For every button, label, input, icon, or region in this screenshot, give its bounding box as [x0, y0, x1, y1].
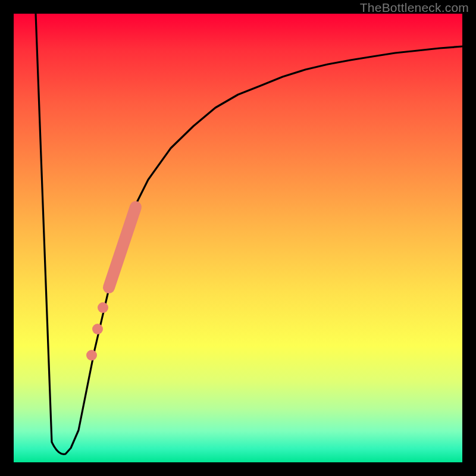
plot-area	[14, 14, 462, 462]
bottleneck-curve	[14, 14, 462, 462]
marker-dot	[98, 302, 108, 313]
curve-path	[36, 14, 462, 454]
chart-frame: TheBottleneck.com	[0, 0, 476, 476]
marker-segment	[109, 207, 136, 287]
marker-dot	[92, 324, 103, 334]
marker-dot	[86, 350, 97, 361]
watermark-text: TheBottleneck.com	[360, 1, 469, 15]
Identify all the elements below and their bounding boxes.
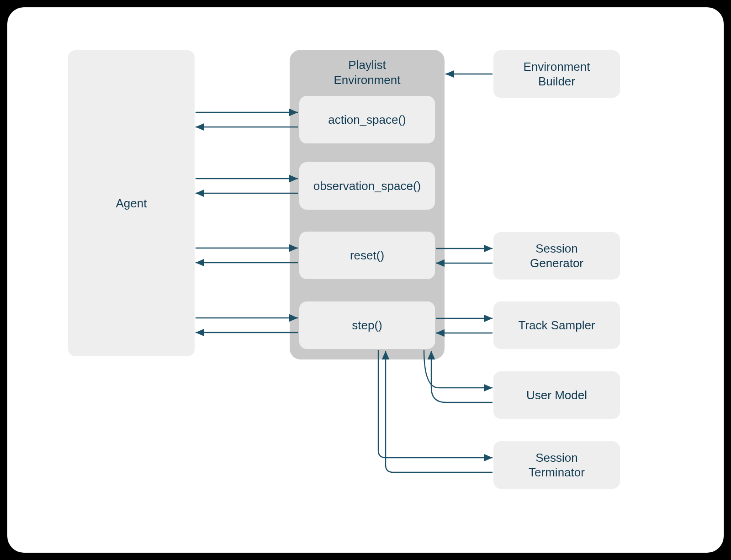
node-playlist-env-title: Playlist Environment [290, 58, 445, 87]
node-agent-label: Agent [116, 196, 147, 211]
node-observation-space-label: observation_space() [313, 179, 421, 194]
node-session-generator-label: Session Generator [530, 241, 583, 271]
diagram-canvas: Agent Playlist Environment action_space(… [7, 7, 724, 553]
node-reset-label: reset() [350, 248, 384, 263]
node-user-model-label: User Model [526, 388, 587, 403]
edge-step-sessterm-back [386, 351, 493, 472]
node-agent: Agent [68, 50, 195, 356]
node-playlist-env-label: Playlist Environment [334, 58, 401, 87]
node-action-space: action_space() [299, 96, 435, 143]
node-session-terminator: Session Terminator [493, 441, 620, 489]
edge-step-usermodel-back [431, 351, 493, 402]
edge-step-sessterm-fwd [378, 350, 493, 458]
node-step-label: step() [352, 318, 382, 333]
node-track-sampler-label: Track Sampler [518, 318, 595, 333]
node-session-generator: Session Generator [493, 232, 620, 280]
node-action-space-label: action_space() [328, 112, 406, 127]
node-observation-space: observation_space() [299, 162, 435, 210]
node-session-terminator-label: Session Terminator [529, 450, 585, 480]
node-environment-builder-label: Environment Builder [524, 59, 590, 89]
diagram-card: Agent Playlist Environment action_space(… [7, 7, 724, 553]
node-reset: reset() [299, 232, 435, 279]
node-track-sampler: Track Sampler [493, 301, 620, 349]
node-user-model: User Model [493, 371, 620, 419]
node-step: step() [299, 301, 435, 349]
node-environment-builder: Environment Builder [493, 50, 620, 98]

□ □ □ □

Look for the word "Track". Copy out every line of the data that has it.

Result of the exercise:
node-track-sampler-label: Track Sampler [518, 318, 595, 333]
node-track-sampler: Track Sampler [493, 301, 620, 349]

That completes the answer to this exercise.